Timmerman was originally planned as a Gearing-class destroyer in the United States Navy. Work was temporarily suspended on 7 January 1946 at 45.5% completion. She was later completed as an experimental destroyer, EDD-828. Designed to occupy the same space in standard Gearing engine spaces, Timmermans machinery was designed to generate 100000shp versus the Gearings 60000shp. She had an aluminum superstructure. The machinery was originally intended for USS Percival (DD-452), a, which was cancelled on 7 January 1946 before laying down.[1]

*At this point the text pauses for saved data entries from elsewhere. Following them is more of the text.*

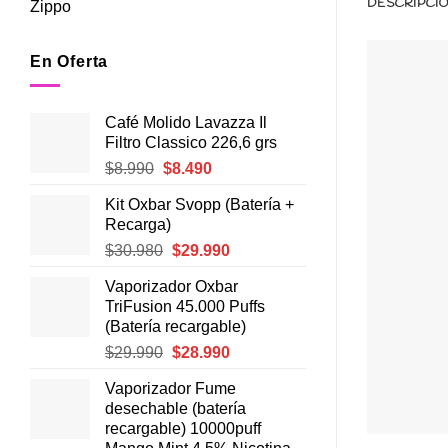
DESCRIPCI
Zippo
En Oferta
Café Molido Lavazza Il
Filtro Classico 226,6 grs
El
El
$
8.990
$
8.490
precio
precio
Kit Oxbar Svopp (Batería +
original
actual
Recarga)
era:
es:
El
El
$
30.980
$
29.990
$8.990.
$8.490.
precio
precio
Vaporizador Oxbar
original
actual
TriFusion 45.000 Puffs
era:
es:
(Batería recargable)
$30.980.
$29.990.
El
El
$
29.990
$
28.990
precio
precio
Vaporizador Fume
original
actual
desechable (batería
era:
es:
recargable) 10000puff
$29.990.
$28.990.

Named for Grant F. Timmerman, she was laid down on 1 October 1945 at Bath, Maine, by the Bath Iron Works; assigned to the Atlantic Reserve Fleet on 19 November 1945; launched on 19 May 1951; sponsored by Mrs. Fred Timmerman; and commissioned on 26 September 1952.
Timmerman was constructed as an experimental, light weight, advanced design destroyer to test and evaluate, under operating conditions, advanced design experimental engineering equipment. As a unit of the Operational Development Force, 1st Naval District, Boston, Massachusetts, she tested her new propulsion system for the next four years. On 11 January 1954, her designation was changed to AG-152, a miscellaneous auxiliary ship. The ship was decommissioned at Boston on 27 July 1956. She was moved to Philadelphia, Pennsylvania, in September and assigned to the Reserve Fleet. In early 1958, Timmerman was declared unfit for further service and stricken from the Navy list on 4 April 1958. On 21 April 1959, she was sold to the Boston Metals Co., Baltimore, Maryland, and scrapped.